İş işten geçtikten sonra eylem yapmanın bir anlamı yok - Bursa OYAK Renault fabrikasında bir işçi
OYAK Renault fabrikasında parça eksikliğinden dolayı haftada bir iki gün üretimde duruşlar devam ediyor. Fabrikada eskisi gibi kimse isteyerek çalışmıyor. İş yükünün artmasının üstüne yaşadığımız ekonomik sıkıntılar herkesi çalışmaktan soğuttu. Yaklaşık dört beş ay önce sendikadan, sözleşme sürecinde ek bir ödeme yapması konusunda OYAK Renault yönetimi ile görüşmesini istedik. Uzun zaman geçti bu konuda hiçbir dönüş alamadık. Tepki olarak yemekhanede çatal, kaşıkları masalara vurarak ses çıkarma eylemi yaptık. Eylem sürecinde sendika arkamızda durup destek vermedi. Yaklaşık bir ay sonra UET şefleri tarafından bize tek tek açıklama yapılarak 5 bin TL net para yatacağını söylediler. Bu durum üzerine sendika yönetimi parayı az bulduğundan dolayı mesaiye kalmama eylemi başlattı. Ama özellikle montaj bölümünde mesaiye kalan çok arkadaş var.
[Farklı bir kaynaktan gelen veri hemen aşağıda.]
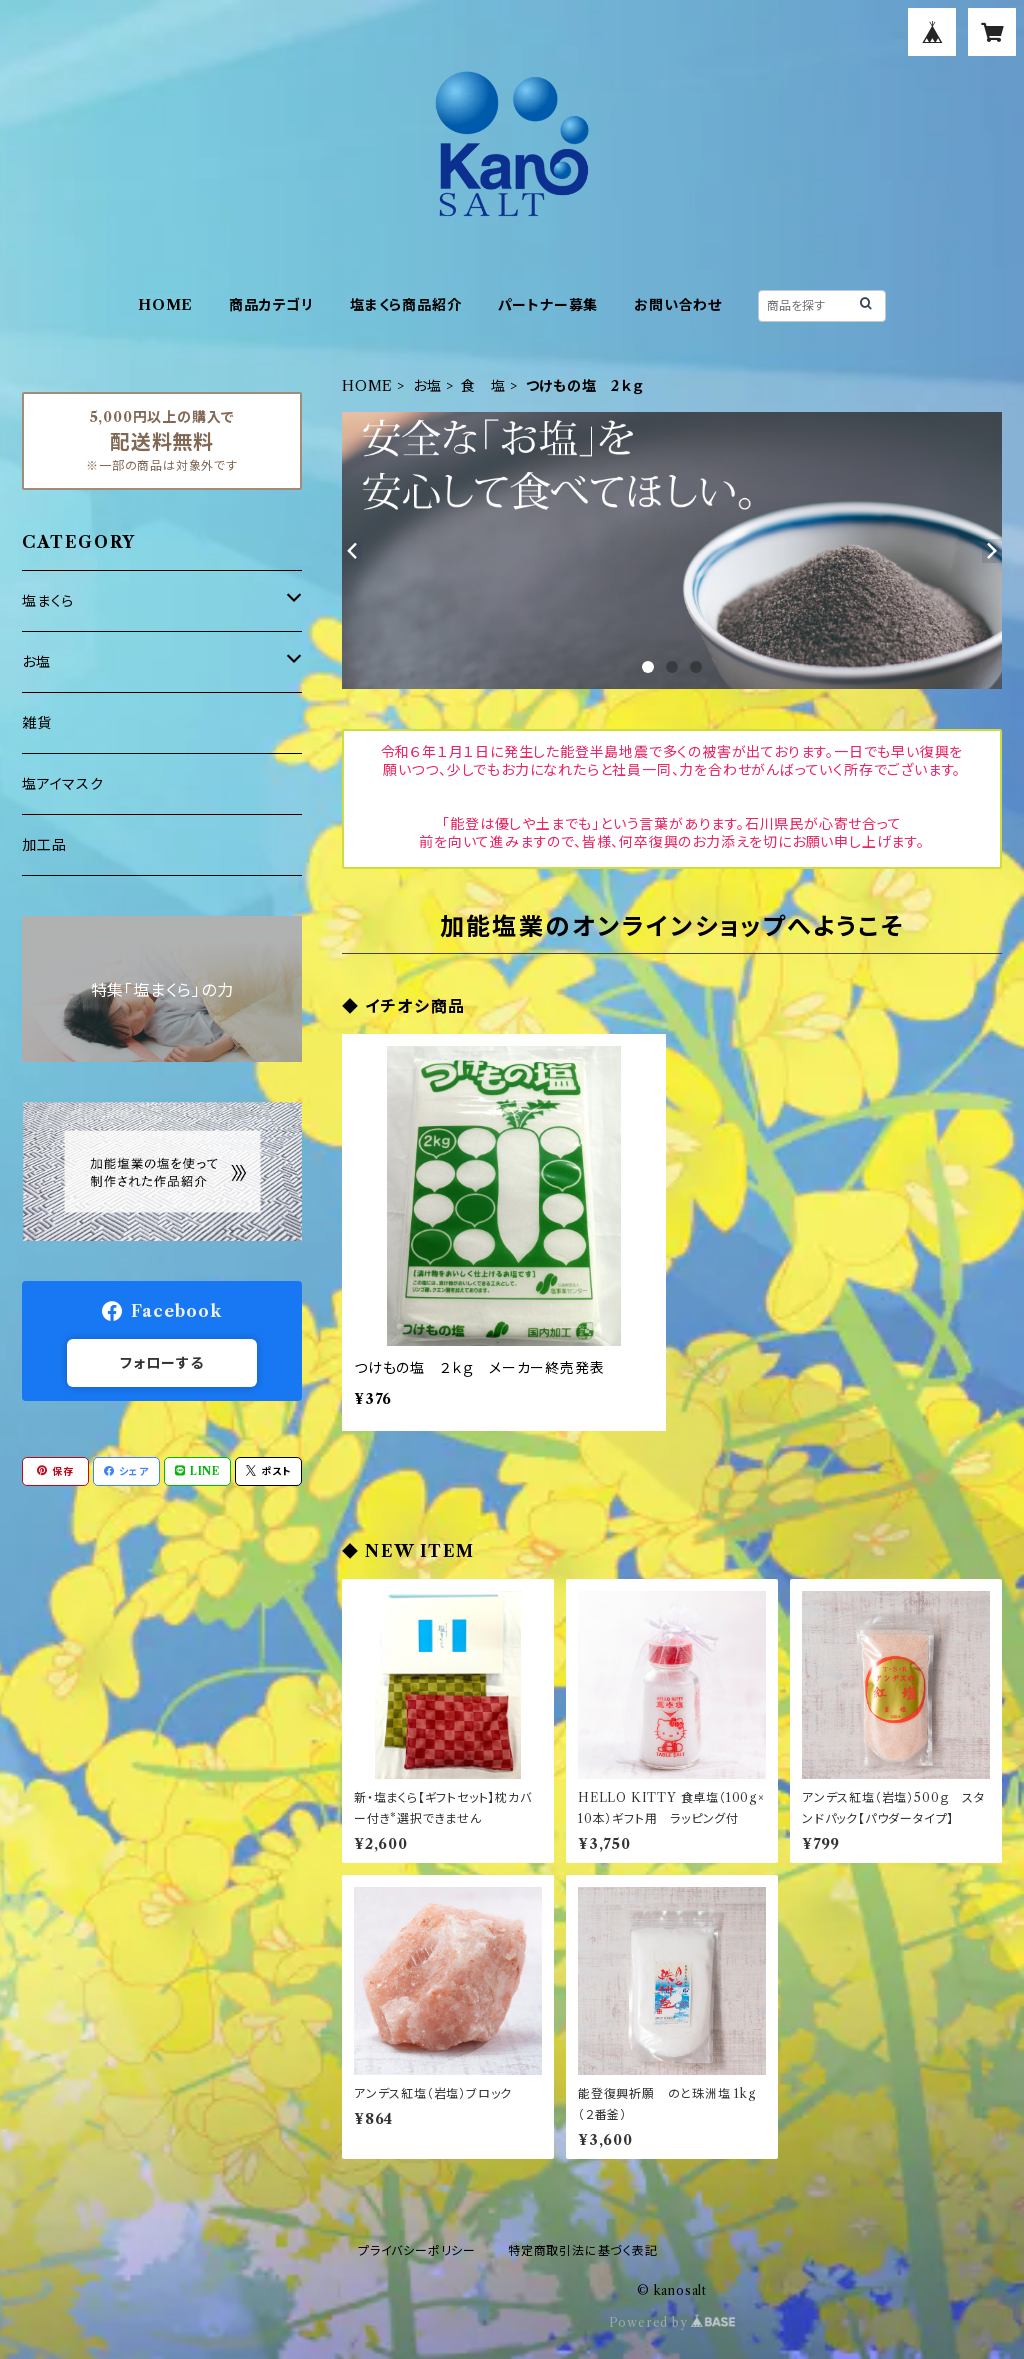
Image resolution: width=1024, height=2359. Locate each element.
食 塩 (483, 386)
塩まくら (48, 601)
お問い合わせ (678, 305)
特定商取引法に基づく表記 (583, 2250)
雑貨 (37, 723)
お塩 (427, 386)
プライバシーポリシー (417, 2250)
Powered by (672, 2322)
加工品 (44, 845)
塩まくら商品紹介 (405, 305)
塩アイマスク (63, 784)
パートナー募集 (548, 305)
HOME (165, 305)
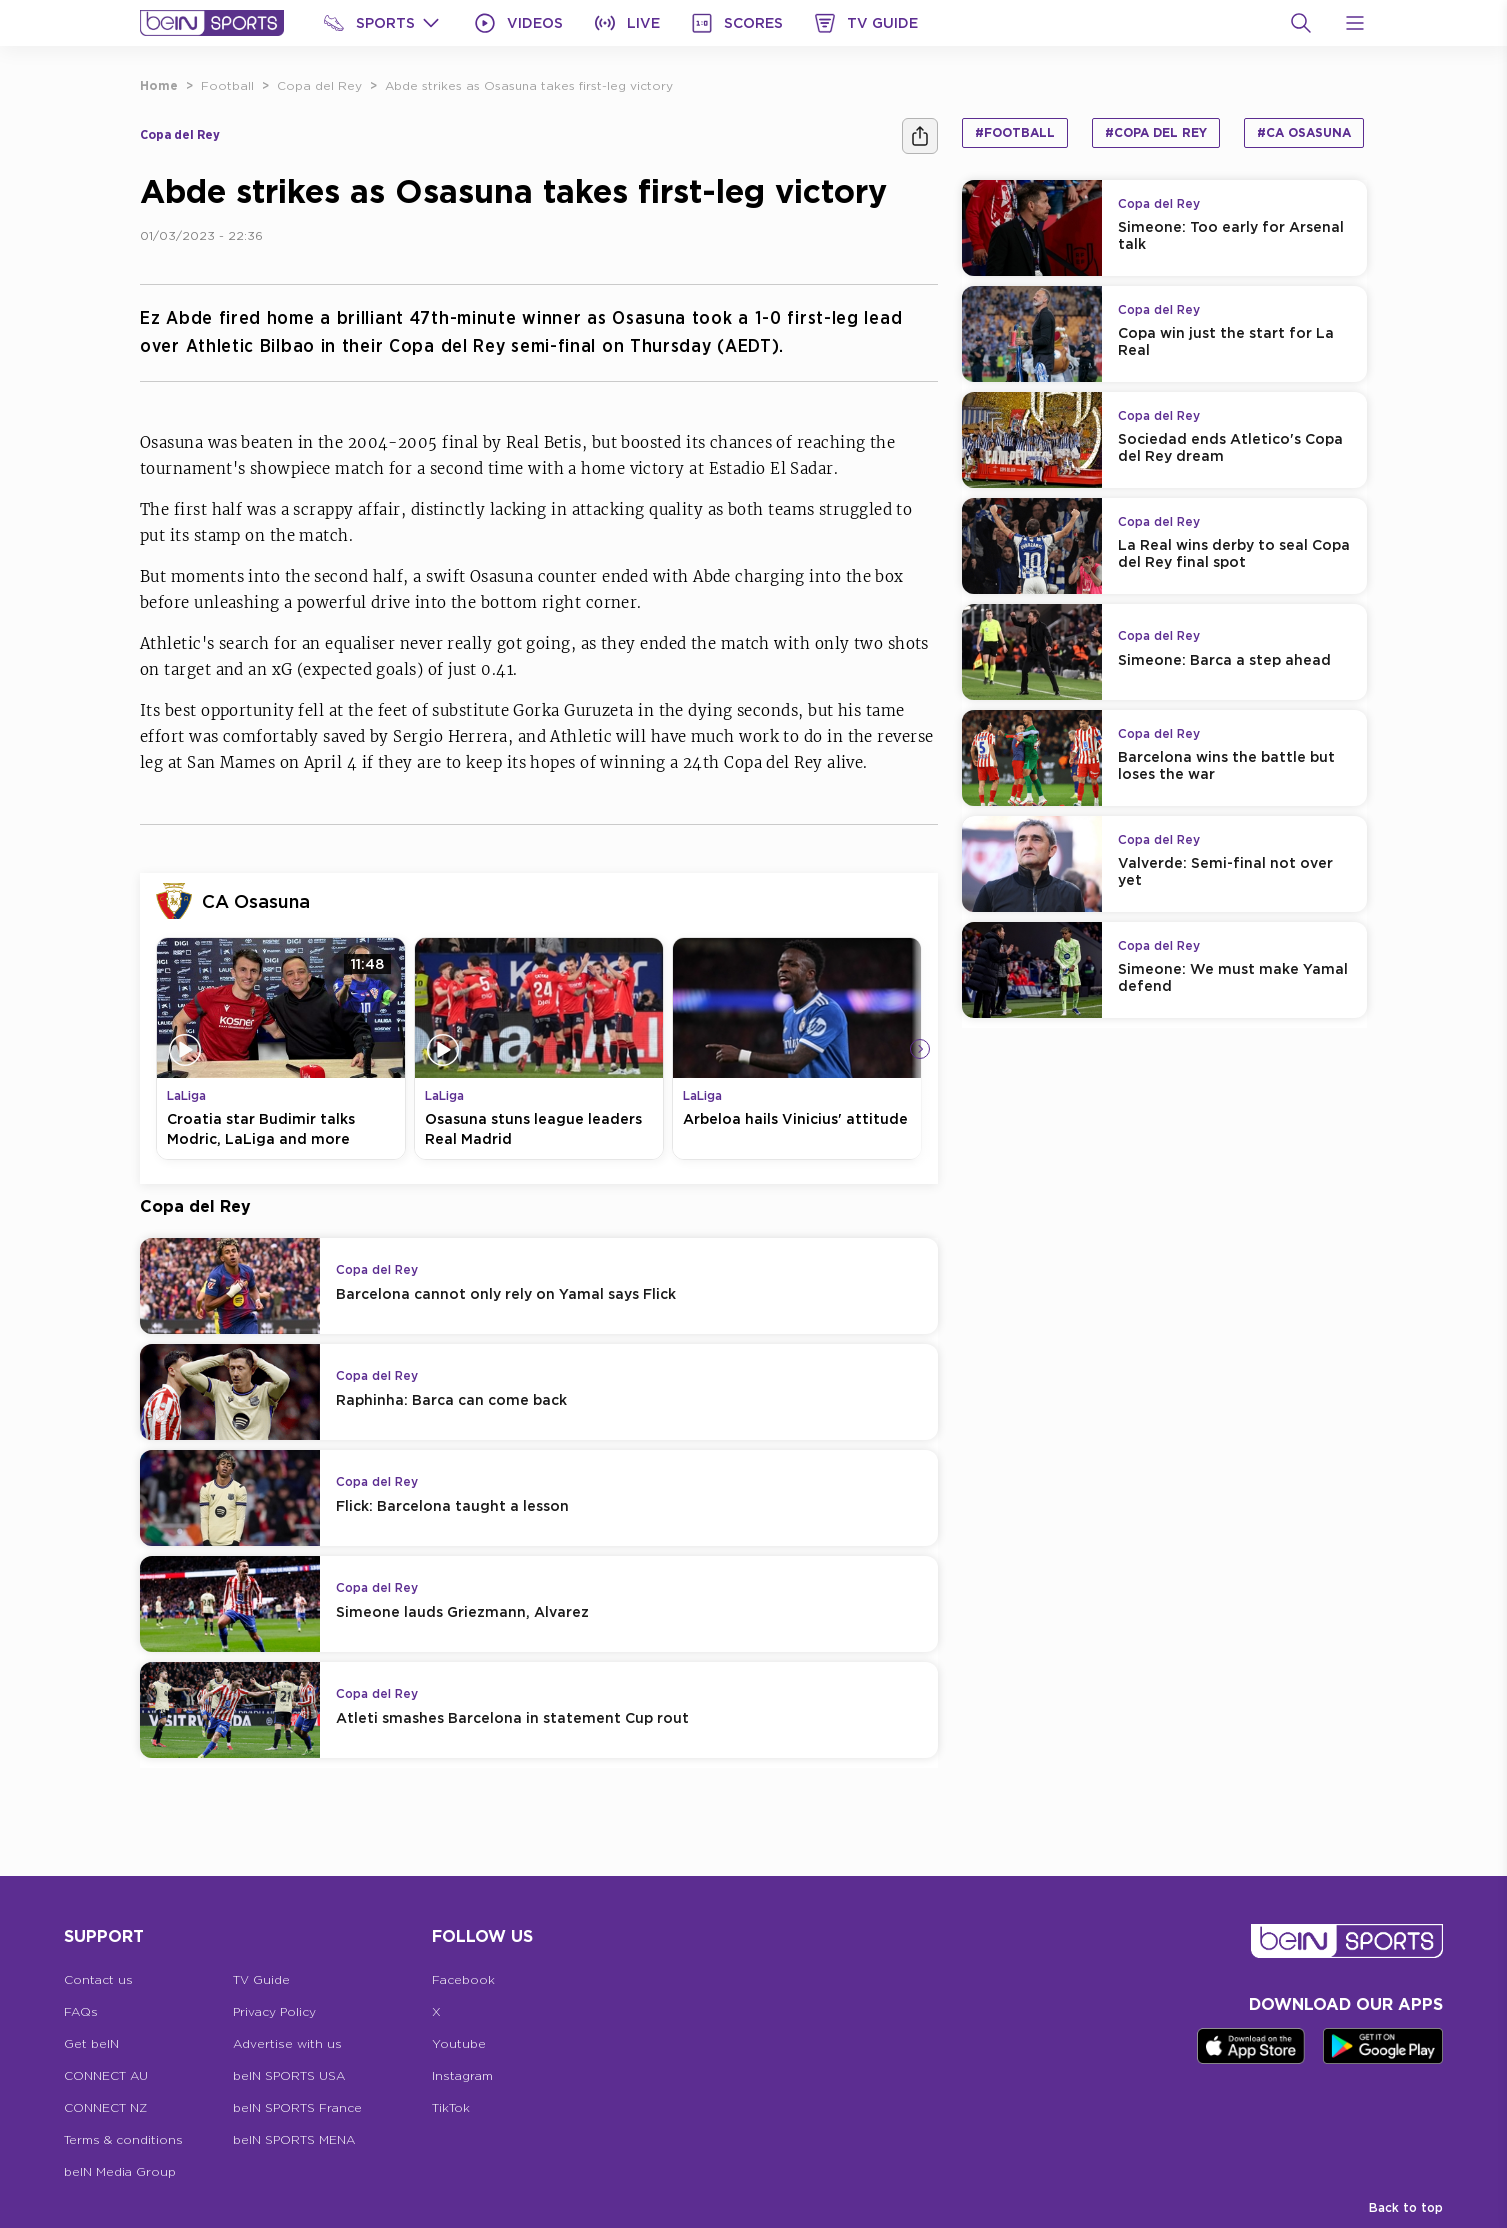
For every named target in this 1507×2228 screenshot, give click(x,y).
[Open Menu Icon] (1355, 23)
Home (159, 85)
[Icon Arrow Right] (920, 1049)
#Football (1015, 132)
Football (227, 85)
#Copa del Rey (1156, 132)
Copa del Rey (319, 85)
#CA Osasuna (1304, 132)
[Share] (920, 136)
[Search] (1301, 23)
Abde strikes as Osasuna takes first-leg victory (529, 85)
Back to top (1406, 2207)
Çoğu ekonomik şartlar yüzünden borçlarını ödeyebilmek için mesaiye kalmak zorunda kalıyor. Mesaiye kalmayanlar da mesaiye kalmama eylemini tam olarak desteklemedi aslında. Bunun nedeni sendika yönetimine karşı güven olmamasından kaynaklanıyor. Bir ay öncesi yemekhanede eylem yaparken destek vermeyen sendika zamansız, iş işten geçtikten sonra böyle bir karar aldı. Herkesin düşüncesi bant durdurma veya bant yavaşlatma eylemi yapılması gerektiği yönünde. Fabrikadaki birçok kişi Türk Metal sendikasının OYAK Renault yönetimi ile danışıklı dövüş ile eylem düzenlendiğini düşündüğünden, sendikanın her kararında tereddüt ediyor. Madem eylemin kazanımla sonuçlanmasını istiyoruz üretimi durdurarak mücadele ederek kazanımla sonuçlandırabiliriz.
Cumhuriyetin 100. yılı için reklama milyonlar harcayıp işçiye gelince para yok diyorlar! - Bursa TOFAŞ fabrikasından bir işçi
Son 6 ayda alınan sözleşmeli işçilerin çoğunluğu bu hafta işi bırakıyor. Geriye kalanlar da bırakmayı düşünüyor. Her geçen gün çalışma koşulları ağırlaşıyor. İyileştirme adına hiçbir şey yok. Her ay yapılan çalışma sürelerindeki değişiklikler çalışanları bıktırdı. Kimse eskisi gibi çalışmak istemiyor. Her geçen yıl çalışma isteği düşüyor.
Diğer sözleşmelerde olduğu gibi bu sözleşmede de iyi bir sözleşme yapacaklarına inancımız yok! Kâğıt üzerinde şişirilmiş, rakamlar ile oynayarak "yok yüzyılın sözleşmesini yapacağız, yok çok iyi zam alacağız" gibi palavralara Tofaş’ta inanan yok artık! Sendika temsilcilerini biz seçmediğimiz sürece, atama ile şube başkanı seçildiği sürece işçi için hiçbir kazanım elde edemeyiz. Sözleşme sürecinde Türk Metal greve gitse bile ki böyle bir şeyi hayatta yapmazlar! Farz edelim yaptılar, bu sendikaya güvenip greve katılacak bin kişiyi bulamazlar. Sendikaya hiçbir konuda güven yok!
Tofaş ve Koç Holding’in Cumhuriyet'in yüzüncü yılında milyonlarca lira reklam verip, filmlere sponsor olup bunlara milyonlarca lirayı verirken, üstüne emekten, hak ve adaletten, özgürlükten bahsetmesi gülünçtür. Ama mesele işçiye emekçiye geldiğinde adalet, özgürlük, hak işlemiyor! Bu ekonomik şartlarda reklam parası vereceğine çalışanlarına ekonomik destek vererek az da olsa mutlu etmek varken, tam tersine nefret ettiren bir kurum olabilir mi? Ne varsa işçi sınıfında var. Birlik olursak her şeyin üstesinden gelebiliriz. Sendika bürokratlarına değil işçi sınıfının gücüne güvenelim. Yarın mücadele meydanında başka sendikaya üye işçi kardeşimiz bizim sendikamızın başına çöreklenmiş ağalardan daha yakın olacaktır bize. Yeter ki kendimize güvenelim.
Bu yazı Gerçek gazetesinin Kasım 2023 tarihli 170. sayısında yayınlanmıştır.